1. https://github.com/fltk/fltk


FLTK is retained.

It’s, from my experience, the sanest of all toolkits - much easier and simpler to use than almost any other, for 98% of tasks, and usually faster. Back in 1998(!) when I started using it, it was also the only flicker free one for Windows and X (without very significant effort) although I believe that gap was finally closed circa 2008 or so.


Why aren't they good for more complex apps?


Layout becomes challenging after a certain point with ImGUI. Especially if your layout "flows" based on the state of existing elements. This can require multiple draw passes in ImGUI to get certain effects and outcomes.


The plot widget is pretty nice. Makes me wonder if it could be an interesting frontend for viewing data in Python, like a realtime-capable, GPU-driven, web-friendly matplotlib.


egui (えぐい) is Japanese for "harsh (taste, feeling, etc.); acrid; pungent; astringent "


It's also a slang term meaning "awesome; amazing; incredible; cool".

https://ejje.weblio.jp/content/えぐい


One thing I wish every immediate mode GUI library would show is how it handles complex script like Thai, Arabic, etc. because it's quite hard to get it correct, but it's also the hard requirement if your application need to support those language.


I haven't looked at the usage pattern/implementation but the visuals are much nicer to the eyes than ImGui[1].

1: https://github.com/ocornut/imgui


I took a look at the GitHub repo and I understand this is a GUI library for Rust, but I don't quite understand what they mean by "immediate mode" - could someone elaborate on that, please? Thank you!


A section in the GitHub README tries to answer this question: https://github.com/emilk/egui#why-immediate-mode.

I also read an old 2005 blog post & video by Casey Muratori[1] that explains the differences in more detail.

[1] https://caseymuratori.com/blog_0001


Immediate mode guis, afaik started in games.
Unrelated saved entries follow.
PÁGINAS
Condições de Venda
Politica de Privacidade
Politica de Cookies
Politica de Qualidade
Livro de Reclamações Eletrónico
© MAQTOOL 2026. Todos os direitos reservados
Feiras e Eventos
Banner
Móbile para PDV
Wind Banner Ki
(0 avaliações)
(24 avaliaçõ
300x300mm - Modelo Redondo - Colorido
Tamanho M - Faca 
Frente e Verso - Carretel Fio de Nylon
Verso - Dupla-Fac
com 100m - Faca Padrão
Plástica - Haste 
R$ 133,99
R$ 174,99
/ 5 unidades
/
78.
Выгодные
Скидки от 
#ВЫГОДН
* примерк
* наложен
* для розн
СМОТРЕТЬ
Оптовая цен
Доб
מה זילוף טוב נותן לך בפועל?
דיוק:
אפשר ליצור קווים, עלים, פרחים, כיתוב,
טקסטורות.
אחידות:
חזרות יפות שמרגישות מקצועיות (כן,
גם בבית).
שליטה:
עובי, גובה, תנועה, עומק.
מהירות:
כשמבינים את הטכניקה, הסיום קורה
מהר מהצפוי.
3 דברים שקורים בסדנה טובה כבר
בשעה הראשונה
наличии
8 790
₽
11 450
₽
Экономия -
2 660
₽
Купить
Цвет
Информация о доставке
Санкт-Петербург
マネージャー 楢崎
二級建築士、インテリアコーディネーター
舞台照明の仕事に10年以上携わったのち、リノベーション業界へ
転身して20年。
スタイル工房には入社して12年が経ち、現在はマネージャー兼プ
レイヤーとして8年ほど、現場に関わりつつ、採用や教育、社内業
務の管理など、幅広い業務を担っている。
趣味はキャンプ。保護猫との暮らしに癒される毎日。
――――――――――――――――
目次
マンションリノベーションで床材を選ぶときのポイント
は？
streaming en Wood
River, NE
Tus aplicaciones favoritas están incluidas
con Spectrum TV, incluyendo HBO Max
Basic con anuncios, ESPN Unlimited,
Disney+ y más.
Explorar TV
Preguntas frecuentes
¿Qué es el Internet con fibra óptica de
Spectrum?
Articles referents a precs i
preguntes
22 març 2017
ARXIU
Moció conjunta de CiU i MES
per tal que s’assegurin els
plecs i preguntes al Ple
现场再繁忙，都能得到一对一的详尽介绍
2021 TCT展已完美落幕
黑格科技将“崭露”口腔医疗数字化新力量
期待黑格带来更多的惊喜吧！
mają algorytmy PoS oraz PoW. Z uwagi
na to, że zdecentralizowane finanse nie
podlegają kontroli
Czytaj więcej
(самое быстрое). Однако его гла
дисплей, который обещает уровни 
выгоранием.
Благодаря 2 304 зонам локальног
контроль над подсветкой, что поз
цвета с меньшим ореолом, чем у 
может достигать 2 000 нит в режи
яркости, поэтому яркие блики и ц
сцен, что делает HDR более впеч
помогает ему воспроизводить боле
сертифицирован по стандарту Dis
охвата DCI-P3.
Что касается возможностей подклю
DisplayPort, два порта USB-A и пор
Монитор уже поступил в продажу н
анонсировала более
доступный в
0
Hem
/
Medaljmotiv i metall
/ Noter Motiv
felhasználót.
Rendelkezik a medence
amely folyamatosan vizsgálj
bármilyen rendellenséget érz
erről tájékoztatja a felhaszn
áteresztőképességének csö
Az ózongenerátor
The GUI is written on every frame of the game, layout and state (i.e. button presses) are handled in code.


No, it started in the CS laboratory. The first GUIs were immediate, then this concept was quickly abandoned because of the numerous short-comings. Where GUIs mattered, the retained mode ruled supreme.


Til. thanks


This looks like a good excuse / starting point to learn Rust, but available documentation is basically tutorials that are hard to follow without knowing Rust. (I did work through Rustlings but mostly forgot it).

Of course, it's unfair to ask of any library to provide an intro that also presents the surrounding language. But Rusteros are always so eager to gain converts so... hey, here's a tip.


I've been looking for an immediate mode GUI library for LibGDX, I might have to write a port of this. I'm struggled many times to get ImGUI working nicely with LibGDX but it's never worked for me.


The project depends on `libspeechd-dev`/`speech-dispatcher-devel`, but there's no mention of support for voice commands. Does the framework support speech recognition? That could be pretty neat.


You are confused because you haven't bothered to read the description of these libraries. They are for synthesis, not recognition.


Sounds like the screen reader dependencies


How about Wayland ? Or does it need Xwayland?


Is this Rust only or is there bindings for C?


It takes advantage of Rust's closures for convenience, generics to avoid pointer indirections and heap allocations, and Drop for automatic memory management.

The API isn't complex, so it may be possible to export a C-compatible wrapper, but due to lack of the aforementioned language features it may be less optimized and less ergonomic.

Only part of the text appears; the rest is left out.